Nowhere in the parenting books are instructions for handling an almost 7-year old (who thinks she's an almost 17-year old) who occasionally makes, let's say ill-advised fashion choices. I started with putting away unseasonal clothing, which solved such problems as wearing a bathing suit with snow boots. Then I got used to biting my tongue because, really, why battle over an orange shirt with green pants when I need to go to the mat for the sugar-free gum policy?
But now, there are fancy pink sparkly sandals that neeeeed to be worn with knee-high socks. Striped knee-high socks. And a short skort. One recent morning, my darling daughter - who will probably become the next Betsey Johnson and boy, won't I be sorry - presented herself in my room with just such an outfit. I immediately thought Jodi Foster in Taxi Driver. It was unpleasant. As gently as possible, framing it as a generally accepted societal rule, I explained that fancy sandals are worn without socks.
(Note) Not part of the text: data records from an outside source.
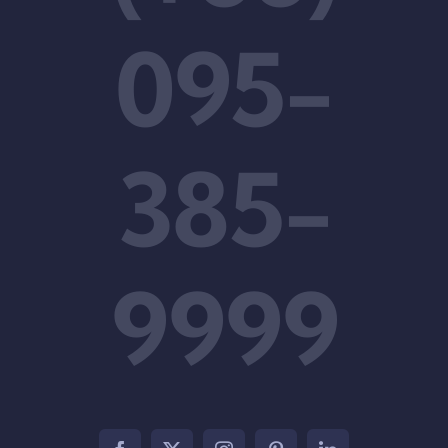
095-
385-
9999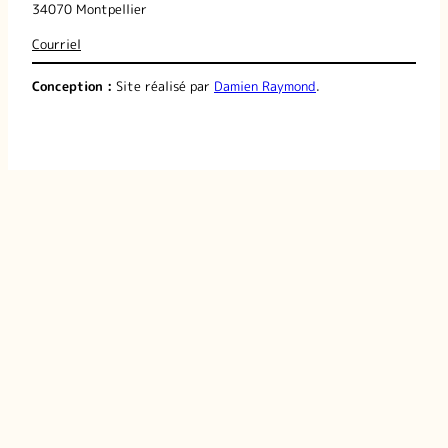
34070 Montpellier
Courriel
Conception :
Site réalisé par
Damien Raymond
.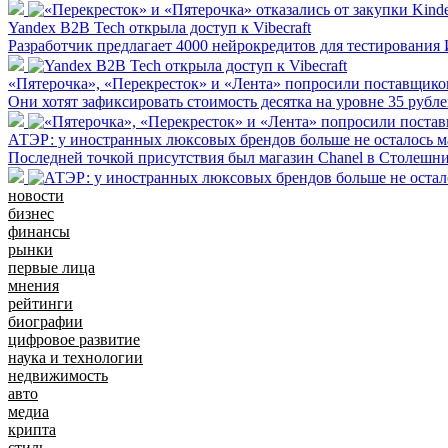
Yandex B2B Tech открыла доступ к Vibecraft
Разработчик предлагает 4000 нейрокредитов для тестирования
«Пятерочка», «Перекресток» и «Лента» попросили поставщико
Они хотят зафиксировать стоимость десятка на уровне 35 рубл
АТЭР: у иностранных люксовых брендов больше не осталось м
Последней точкой присутствия был магазин Chanel в Столешн
новости
бизнес
финансы
рынки
первые лица
мнения
рейтинги
биографии
цифровое развитие
наука и технологии
недвижимость
авто
медиа
крипта
стиль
She immediately began The Pout, so I added "Because they want to show themselves off, and they can't do that when these striped socks are taking everyone's attention!" She wasn't buying it. I had to keep the focus on Fashion Rules and not Mom's Mean Opinion, so I offered a choice. Choices are good, that's in all the books. Either show off the cool socks with plain sneakers, or show off the sparkly shoes with bare feet. Grouchy face. To avoid having to start a discussion about clothing choices and prostitution with my second grader, I lovingly banished her to her room until she changed.
This girl returned to me twice, unchanged, to lament her objections. I stood my ground. When we were approaching the time to leave, I went to collect whatever was left of her. She was in her bed, under the blankets, sobbing. With the socks and sandals still on. Gotta love this kind of determination. I said we had to get going and since she hadn't made a choice on her own, I would make it for her. I took off the sandals, rolled off the socks, and started rubbing lotion into her legs. Suddenly, there was divine intervention. "Would you like me to paint your toenails?" Brilliance! Thank you, God, for letting this situation be a memory of Fun Stuff Mom Did For Me rather than one of My Mom the Tyrannical Bitch Who Mercilessly Criticizes My Style. Let there be more, please. I promise not to wear my sandals with socks, ever.